Splunk® Enterprise

Getting Data In

Download manual as PDF

Splunk version 4.x reached its End of Life on October 1, 2013. Please see the migration information.
This documentation does not apply to the most recent version of Splunk. Click here for the latest version.
Download topic as PDF

Configure character set encoding

Splunk allows you to configure character set encoding for your data sources. Splunk has built-in character set specifications to support internationalization of your Splunk deployment. Splunk supports 71 languages (including 20 that aren't UTF-8 encoded). You can retrieve a list of Splunk's valid character encoding specifications by using the iconv -l command on most *nix systems.
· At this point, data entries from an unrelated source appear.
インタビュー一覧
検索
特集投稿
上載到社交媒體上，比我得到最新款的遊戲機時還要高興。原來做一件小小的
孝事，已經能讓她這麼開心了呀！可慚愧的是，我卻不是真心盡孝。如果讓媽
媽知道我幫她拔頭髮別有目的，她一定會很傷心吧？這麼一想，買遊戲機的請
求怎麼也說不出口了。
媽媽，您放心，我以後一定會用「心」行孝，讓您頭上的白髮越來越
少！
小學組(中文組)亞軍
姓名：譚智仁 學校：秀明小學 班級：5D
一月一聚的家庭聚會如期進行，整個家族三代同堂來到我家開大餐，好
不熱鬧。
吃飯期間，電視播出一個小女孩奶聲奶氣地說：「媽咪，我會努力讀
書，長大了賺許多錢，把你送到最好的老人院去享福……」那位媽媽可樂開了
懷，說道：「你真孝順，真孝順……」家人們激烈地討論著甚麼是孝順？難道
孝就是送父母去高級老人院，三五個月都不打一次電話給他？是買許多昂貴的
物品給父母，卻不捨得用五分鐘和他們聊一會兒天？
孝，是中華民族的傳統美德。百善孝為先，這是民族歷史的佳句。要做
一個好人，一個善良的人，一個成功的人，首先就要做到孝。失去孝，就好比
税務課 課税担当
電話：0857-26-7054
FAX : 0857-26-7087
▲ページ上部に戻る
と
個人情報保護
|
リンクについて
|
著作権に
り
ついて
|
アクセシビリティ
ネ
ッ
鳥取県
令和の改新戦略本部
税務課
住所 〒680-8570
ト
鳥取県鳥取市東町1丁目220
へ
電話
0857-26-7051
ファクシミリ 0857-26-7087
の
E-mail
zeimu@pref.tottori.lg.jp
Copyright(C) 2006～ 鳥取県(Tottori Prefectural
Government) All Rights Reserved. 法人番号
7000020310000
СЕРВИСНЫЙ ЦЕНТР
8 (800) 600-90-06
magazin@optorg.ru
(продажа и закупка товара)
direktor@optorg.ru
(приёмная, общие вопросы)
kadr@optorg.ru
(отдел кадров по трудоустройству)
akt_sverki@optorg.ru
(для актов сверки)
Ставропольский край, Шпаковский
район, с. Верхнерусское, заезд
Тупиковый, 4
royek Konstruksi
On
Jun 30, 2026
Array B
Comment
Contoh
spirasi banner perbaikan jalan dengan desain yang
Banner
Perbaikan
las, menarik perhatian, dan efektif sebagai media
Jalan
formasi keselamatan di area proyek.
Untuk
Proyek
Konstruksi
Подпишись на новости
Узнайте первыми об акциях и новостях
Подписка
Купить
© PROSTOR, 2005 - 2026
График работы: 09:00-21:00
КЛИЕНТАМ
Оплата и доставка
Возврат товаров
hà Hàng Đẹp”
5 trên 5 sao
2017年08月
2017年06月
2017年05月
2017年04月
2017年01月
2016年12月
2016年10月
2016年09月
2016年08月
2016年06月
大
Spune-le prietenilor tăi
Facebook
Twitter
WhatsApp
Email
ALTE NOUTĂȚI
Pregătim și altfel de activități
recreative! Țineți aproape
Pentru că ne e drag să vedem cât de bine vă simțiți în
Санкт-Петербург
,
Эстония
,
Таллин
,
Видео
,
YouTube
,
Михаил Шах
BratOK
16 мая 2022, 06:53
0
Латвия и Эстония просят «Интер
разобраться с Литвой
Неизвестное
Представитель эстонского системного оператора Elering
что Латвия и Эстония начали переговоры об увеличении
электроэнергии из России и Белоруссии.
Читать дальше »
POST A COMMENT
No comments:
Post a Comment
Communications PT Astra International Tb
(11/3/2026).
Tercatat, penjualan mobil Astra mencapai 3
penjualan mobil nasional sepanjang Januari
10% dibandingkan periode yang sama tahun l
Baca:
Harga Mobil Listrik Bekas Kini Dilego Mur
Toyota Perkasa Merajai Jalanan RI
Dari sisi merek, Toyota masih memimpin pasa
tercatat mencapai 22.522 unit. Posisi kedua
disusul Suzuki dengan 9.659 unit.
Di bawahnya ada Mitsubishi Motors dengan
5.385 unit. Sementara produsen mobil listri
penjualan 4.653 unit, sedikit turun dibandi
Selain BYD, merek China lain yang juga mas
Splunk attempts to apply UTF-8 encoding to your sources by default. If a source doesn't use UTF-8 encoding or is a non-ASCII file, Splunk will try to convert data from the source to UTF-8 encoding unless you specify a character set to use by setting the CHARSET key in props.conf.

Supported character sets

Splunk supports an extremely wide range of character sets, including such key ones as UTF-8, UTF-16LE, Latin-1, BIG5, and SHIFT-JIS. See "Comprehensive list of supported character sets" at the end of this topic for the exhaustive list.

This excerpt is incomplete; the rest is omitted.